Such a school attracted not only the most qualified students, but the region’s most charismatic and dedicated teachers. One of these was a member of the Muslim Brotherhood, an organization founded in early twentieth-century Egypt by Hassan al-Banna – the Thomas Aquinas of militant Islamic theology to Sayid Qutb’s C.S. Lewis. It’s believed that because of him, Osama stopped watching his favorite Western television shows and refused to wear Western clothes outside of school where he only wore them because it was required by mandate.
The Muslim Brotherhood has played a prismatic role in the Middle East, expounding a vast range of Islamic interpretations whose only common point is that they’ve always demanded their members follow a rigorous set of strictures. They were something between a rotary club and a charity, but never quite managed gain control of significant means of coercion without being summarily castrated by the state – at least until just recently in Egypt.
But they played a key role in the region at the time, especially in terms of defining Muslim identity. And in the 1970s, much as is the case now, one of the common rallying points of Arab identity was the situation in the Palestine. It had turned Sayid Qutb against American policy, Ramzi Yousef against the American people, and it would bring bin Ladin’s destiny terribly into collision with ours.
Osama’s mother noticed a distinct change in him after he met that member of the Muslim Brotherhood. Instead of sitting in front of the television and enjoying his favorite show – which, oddly enough, was Bonanza – he would sit in front of the television and watch the news out of the Occupied Territories. And weep.
Given president George W. Bush’s penchant for appealing to folksy western values, bin Ladin’s love for Bonanza, the second-longest running western series ever on American television which embodied the Texas cowboy ideal better than perhaps any other show, becomes more than a little ironic.

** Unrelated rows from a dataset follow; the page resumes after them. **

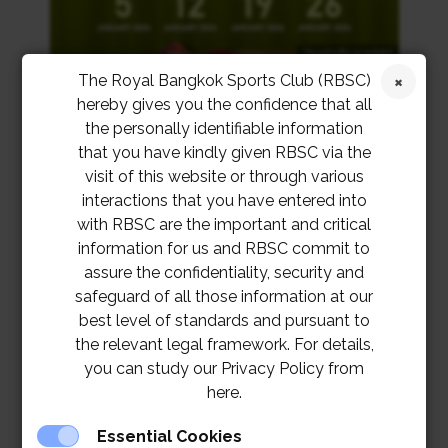
The Royal Bangkok Sports Club (RBSC)
hereby gives you the confidence that all
the personally identifiable information
that you have kindly given RBSC via the
visit of this website or through various
interactions that you have entered into
with RBSC are the important and critical
information for us and RBSC commit to
assure the confidentiality, security and
safeguard of all those information at our
best level of standards and pursuant to
the relevant legal framework. For details,
you can study our Privacy Policy from
here.
Essential Cookies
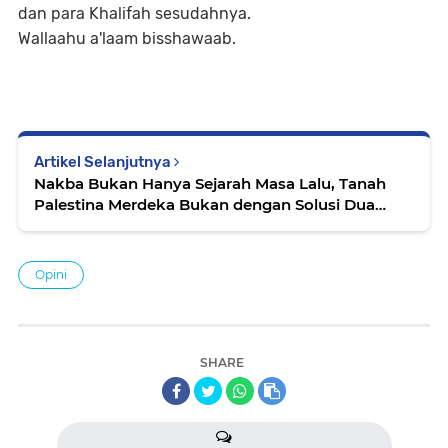
dan para Khalifah sesudahnya.
Wallaahu a'laam bisshawaab.
Artikel Selanjutnya
Nakba Bukan Hanya Sejarah Masa Lalu, Tanah
Palestina Merdeka Bukan dengan Solusi Dua
Negara
Opini
SHARE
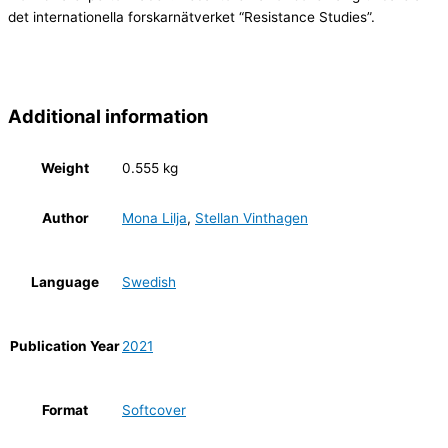
det internationella forskarnätverket “Resistance Studies”.
Additional information
Weight
0.555 kg
Author
Mona Lilja
,
Stellan Vinthagen
Language
Swedish
Publication Year
2021
Format
Softcover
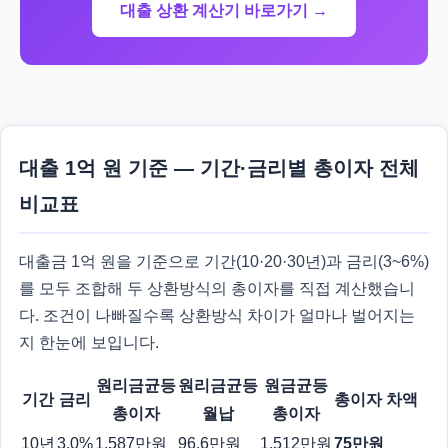
대출 상환 계산기 바로가기 →
대출 1억 원 기준 — 기간·금리별 총이자 전체
비교표
대출금 1억 원을 기준으로 기간(10·20·30년)과 금리(3~6%)
를 모두 조합해 두 상환방식의 총이자를 직접 계산했습니
다. 조건이 나빠질수록 상환방식 차이가 얼마나 벌어지는
지 한눈에 보입니다.
원리금균등
원리금균등
원금균등
기간
금리
총이자 차액
총이자
월납
총이자
10년
3.0%
1,587만원
96.6만원
1,512만원
75만원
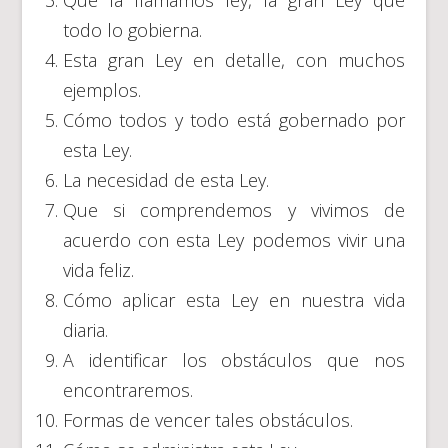
Que la llamamos ley, la gran Ley que
todo lo gobierna.
Esta gran Ley en detalle, con muchos
ejemplos.
Cómo todos y todo está gobernado por
esta Ley.
La necesidad de esta Ley.
Que si comprendemos y vivimos de
acuerdo con esta Ley podemos vivir una
vida feliz.
Cómo aplicar esta Ley en nuestra vida
diaria.
A identificar los obstáculos que nos
encontraremos.
Formas de vencer tales obstáculos.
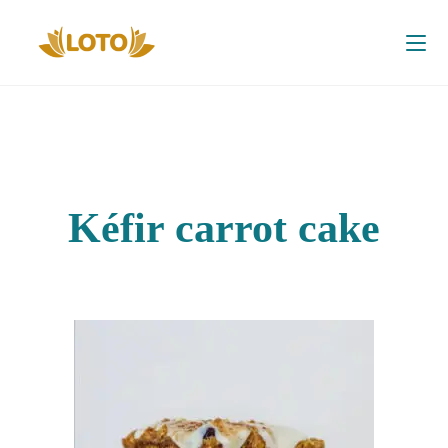
Kéfir carrot cake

This early teenage passion for a noble cause wasn’t seen as terribly exceptional by his family, indeed it seems to be a phase that many teens the world go through. Realizing their lucky place in the world, and wanting to help others who are less fortunate. Bin Ladin, though, was particularly determined to live up to his new ideals, fasting twice a week in emulation of the Prophet, going to bed immediately after the evening prayer, waking up to his alarm at one in the morning every day to prayer alone in his room, wearing pants instead of shorts during soccer games, and showing his brother what five fingers say to the face when Osama suspected he’d been flirting with a maid.
Category: 9/11, After the Arab Spring, al-Qaeda, Arab Spring, counterterrorism, current affairs, domestic terror, Egypt, faith, islam, islamist, John Bradley, Khalid Sheikh Mohammad, Middle East, militant islam, Muslim, news, politics, revolution, terrorism | Tags: 9/11, american foreign policy, domestic terrorism, middle east, militant islam, muslim, news, oil, terrorism, terrorist attacks 2 comments »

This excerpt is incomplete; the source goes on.